New York City lost 173,000 jobs during the Great Recession, with employment levels hitting their lowest point during the 3rd Quarter of 2009. The one-year period following this low is of particular significance for policymakers since it represents a broad restructuring of New York’s economy. We examine job growth during this period to determine what this restructuring will look like and to discuss the policy implications of the dominance of low-wage work during New York’s economic recovery.

The two fastest-growing industries in New York are also the lowest paid. More than half of the city’s employment growth over the past year has been in retail or hospitality, both of which pay their workers less than half of the city’s average wage. This report discusses how this trend will negatively impact New York City’s families, schools, and workforce.

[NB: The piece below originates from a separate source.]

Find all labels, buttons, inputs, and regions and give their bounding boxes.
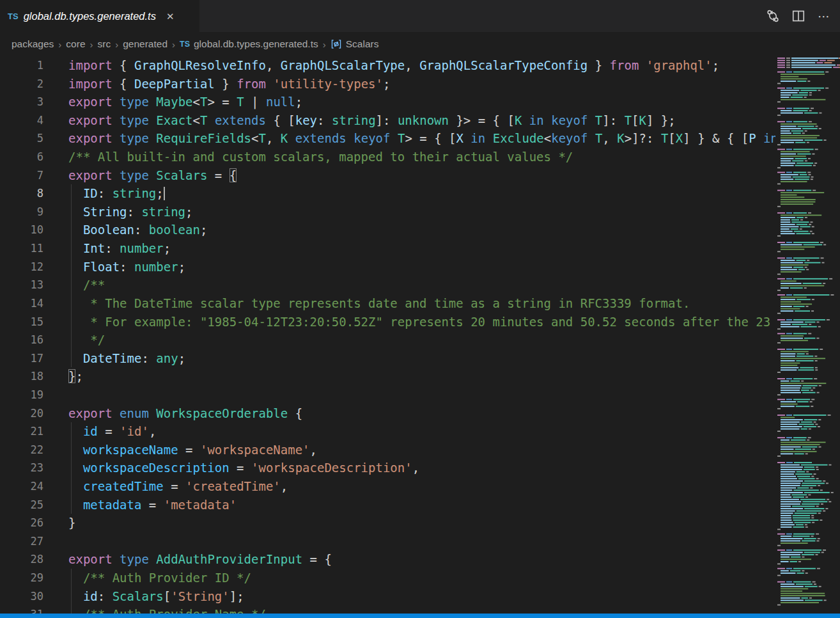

Retail and hospitality will continue to be among New York City’s leading industries for job growth, and in future years an increasingly larger proportion of the city’s working families will be employed in the city’s lowest-paid industries. We conclude that city policymakers must take action to boost wages in these low-wage service industries, either by expanding the city’s current living wage laws—through the Fair Wages for New Yorkers Act—or to consider whether the city’s current minimum wage is sufficient for New York’s working families.

Findings

  • In the year since New York reached its lowest post-recession employment levels, new job growth has been dominated by the city’s lowest-paid industries. The two leading industries for job growth, accommodation and food services and retail trade, are also the city’s lowest-paid industries and accounted for 52 percent of the city’s net job gains over the past year.
  • The city’s five lowest-paid industries made up 82 percent of all job growth over the past year.
  • Hospitality[1] added the most jobs over the past year accounting for 27 percent of New York’s employment growth. It is also the city’s lowest-paid industry, with an average wage that is 59 percent lower than the citywide average. * Retail trade had the second-highest job growth and accounted for 25 percent of the city’s job growth. It is New York City’s second lowest-paid industry with average wages that are 52 percent lower than the citywide average.
  • Administrative and waste services was the city’s third-highest industry for job growth and is the fourth lowest-paid industry. Average wages in this industry are 34 percent lower than the citywide average.
  • Health care and social assistance had the fourth-highest job gains and is the city’s fifth lowest-paid industry with wages 31 percent lower than the citywide average.